La discussione su questa pratica è stata incentrata esclusivamente su un emendamento presentato ad entrambe le proposte da Giuseppe Cascini. L’emendamento era finalizzato ad aggiungere, nella comparazione con un altro candidato non destinatario di proposta, il dott. Liguori, anche un riferimento ad un recente provvedimento di archiviazione di una pratica di Prima Commissione approvato all’unanimità dal Plenum. La vicenda riguardava alcune conversazioni intercorse tra il dott. Liguori e il dott. Palamara, aventi ad oggetto una nomina ad incarico semidirettivo in un ufficio calabrese e nelle quali il dott. Liguori perorava con una certa insistenza la nomina di un candidato e, soprattutto, la esclusione di un altro candidato. La delibera di archiviazione aveva escluso la rilevanza della condotta ai fini della eventuale apertura di una procedura di trasferimento di ufficio ex art 2 L.G. in ragione della distanza territoriale tra l’ufficio oggetto delle conversazioni e quello, posto in altro distretto, ove prestava servizio il dott. Liguori, aggiungendo, però, che restava “ferma la rilevanza deontologica della condotta del dott. Liguori”.

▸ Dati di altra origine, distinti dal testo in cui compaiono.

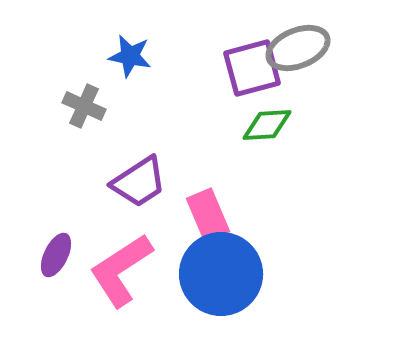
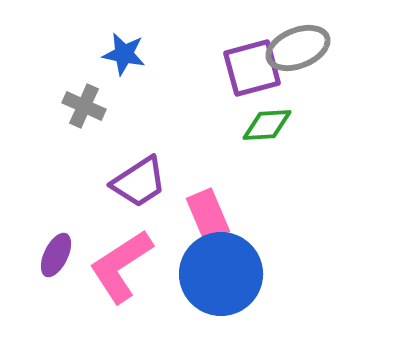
blue star: moved 6 px left, 2 px up
pink L-shape: moved 4 px up
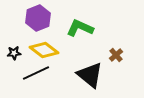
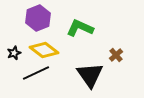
black star: rotated 16 degrees counterclockwise
black triangle: rotated 16 degrees clockwise
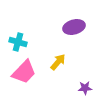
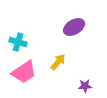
purple ellipse: rotated 15 degrees counterclockwise
pink trapezoid: rotated 12 degrees clockwise
purple star: moved 2 px up
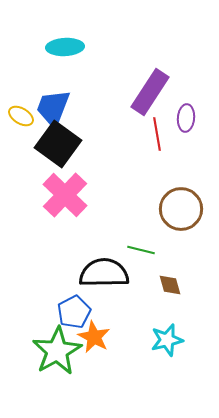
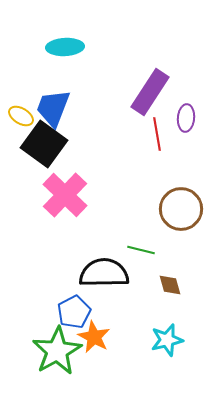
black square: moved 14 px left
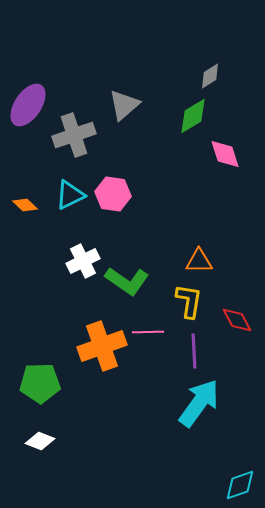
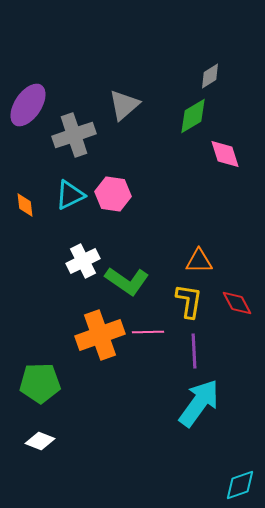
orange diamond: rotated 40 degrees clockwise
red diamond: moved 17 px up
orange cross: moved 2 px left, 11 px up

La proposta di emendamento era dunque finalizzata a sottolineare il peso, in negativo, nella procedura di valutazione comparativa della (affermata) rilevanza deontologica della condotta, che, a nostro avviso, incide (negativamente) nella complessiva valutazione della figura professionale del magistrato.

Il dibattito che ne è seguito è difficile da riassumere e probabilmente meriterebbe di essere ascoltato. Si è sostenuto che un componente della Commissione non può presentare un emendamento alla proposta che ha approvato in Commissione e tantomeno a quella che non ha votato.

Si è fatto riferimento ad un presunto accordo finalizzato ad escludere, per tutti i candidati, la valutazione delle vicende chiuse con archiviazione (disciplinari o di prima commissione).

La cons. Balduini ha quindi proposto il ritorno in Commissione della pratica al fine di valutare le eventuali vicende disciplinari (o para-disciplinari) di tutti i candidati.

Giuseppe Cascini è intervenuto per chiarire che non vi era mai stato alcun accordo del genere, che le vicende disciplinari concluse con archiviazione erano state ovviamente oggetto di valutazione e di disamina da parte della Commissione e che le stesse devono essere richiamate nel giudizio comparativo solo se ritenute rilevanti. Infine, ha ricordato che l’emendamento era stato preannunciato già in Commissione.

Dal successivo dibattito è emerso che la maggioranza dei componenti era favorevole alla proposta della cons. Balduini di ritorno in Commissione della pratica.

Giuseppe Cascini, allora, ha ritenuto che la pur importante questione di principio da lui posta con l’emendamento non poteva essere la causa di un ritardo di mesi nella nomina del Procuratore della Repubblica di un Ufficio importante e delicato come la Procura di Bari e ha quindi dichiarato di ritirare l’emendamento.

La proposta di ritorno in Commissione è stata quindi respinta con 6 voti a favore, 17 contrari e 3 astenuti.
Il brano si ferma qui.